The Revd. Mr. Leigh - a distant relative of Jane Austen - had commissioned Humphrey Repton to make grandiose alterations to landscape, even moving cottages. While staying in 1806 with this clergyman, the Austen ladies were whisked off to Stoneleigh Abbey in Warwickshire: the Honourable Mary Leigh had just died, leaving him a great inheritance. (Almost two centuries later, in 1980, Stoneleigh Abbey was to be vested in a charitable trust. It received a grant from the Heritage National Lottery Fund, to assist with restoration, in 1997.)
This was for Jane a brief experience of high living. Stoneleigh became a partial model for Mansfield Park. The 'improvements' at Leigh's Adlestrop Rectory were also similar to those suggested by Henry Crawford to Edmund Bertram for Thornton Lacey in this novel. These improvements were taking place when Jane visited Adlestrop in 1794 and Repton was being consulted. That was no doubt where she learned that he charged five guineas a day. One of Repton's famous Red Books (with 'before and after' water-colours) was produced for Stoneleigh. 'Improving' was fashionable and had its own vocabulary. Repton sometimes suggested removing clumps of trees to improve the view. Jane's first encounter with Stoneleigh is relived in the guided tour of Sotherton in Mansfield Park; and the 'Compton' of Rushworth's friend Smith equates to Adlestrop.

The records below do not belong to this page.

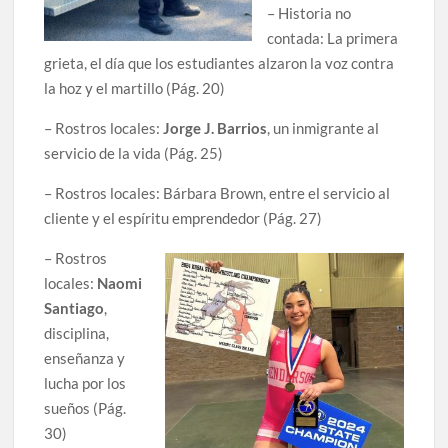
– Historia no
contada: La primera
grieta, el día que los estudiantes alzaron la voz contra
la hoz y el martillo (Pág. 20)
– Rostros locales:
Jorge J. Barrios
, un inmigrante al
servicio de la vida (Pág. 25)
– Rostros locales: Bárbara Brown, entre el servicio al
cliente y el espíritu emprendedor (Pág. 27)
– Rostros
locales:
Naomi
Santiago
,
disciplina,
enseñanza y
lucha por los
sueños (Pág.
30)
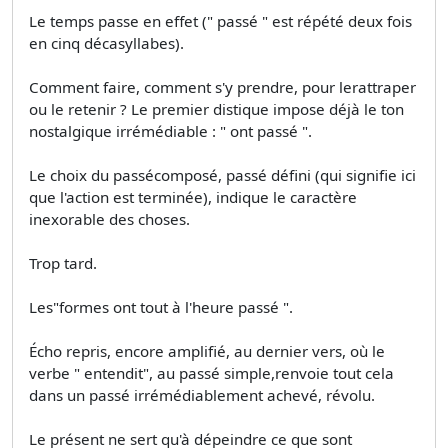
Le temps passe en effet (" passé " est répété deux fois
en cinq décasyllabes).
Comment faire, comment s'y prendre, pour lerattraper
ou le retenir ? Le premier distique impose déjà le ton
nostalgique irrémédiable : " ont passé ".
Le choix du passécomposé, passé défini (qui signifie ici
que l'action est terminée), indique le caractère
inexorable des choses.
Trop tard.
Les"formes ont tout à l'heure passé ".
Écho repris, encore amplifié, au dernier vers, où le
verbe " entendit", au passé simple,renvoie tout cela
dans un passé irrémédiablement achevé, révolu.
Le présent ne sert qu'à dépeindre ce que sont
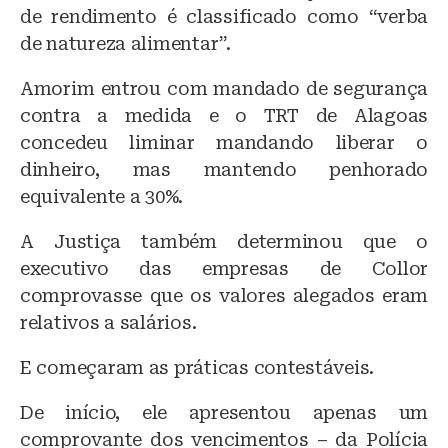
de rendimento é classificado como “verba
de natureza alimentar”.
Amorim entrou com mandado de segurança
contra a medida e o TRT de Alagoas
concedeu liminar mandando liberar o
dinheiro, mas mantendo penhorado
equivalente a 30%.
A Justiça também determinou que o
executivo das empresas de Collor
comprovasse que os valores alegados eram
relativos a salários.
E começaram as práticas contestáveis.
De início, ele apresentou apenas um
comprovante dos vencimentos – da Polícia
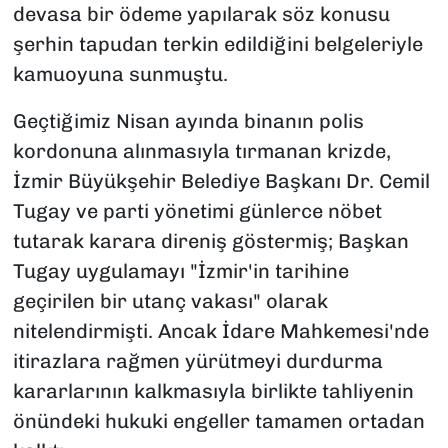
devasa bir ödeme yapılarak söz konusu
şerhin tapudan terkin edildiğini belgeleriyle
kamuoyuna sunmuştu.
Geçtiğimiz Nisan ayında binanın polis
kordonuna alınmasıyla tırmanan krizde,
İzmir Büyükşehir Belediye Başkanı Dr. Cemil
Tugay ve parti yönetimi günlerce nöbet
tutarak karara direniş göstermiş; Başkan
Tugay uygulamayı "İzmir'in tarihine
geçirilen bir utanç vakası" olarak
nitelendirmişti. Ancak İdare Mahkemesi'nde
itirazlara rağmen yürütmeyi durdurma
kararlarının kalkmasıyla birlikte tahliyenin
önündeki hukuki engeller tamamen ortadan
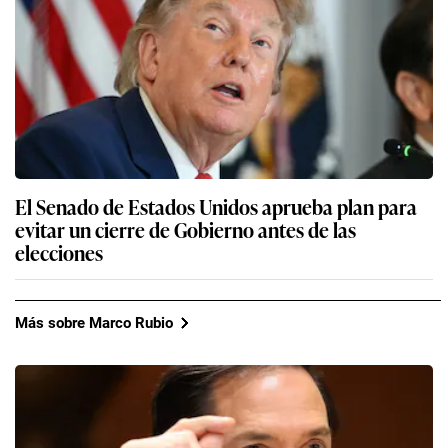
El Senado de Estados Unidos aprueba plan para
evitar un cierre de Gobierno antes de las
elecciones
Más sobre Marco Rubio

Though Jane Austen never used the expression in her writing, 'landscape gardening' had been invented at about the time of this novel. On his business card, Repton described himself as a landscape gardener. The novel is indeed much concerned with the 'improvement' of estates. Two complete chapters are concerned with the possibilities at Sotherton, the techniques and moral issues involved; and there is the question of the improvement – or worsening - of the Bertram Estate as it passes from one generation to the next.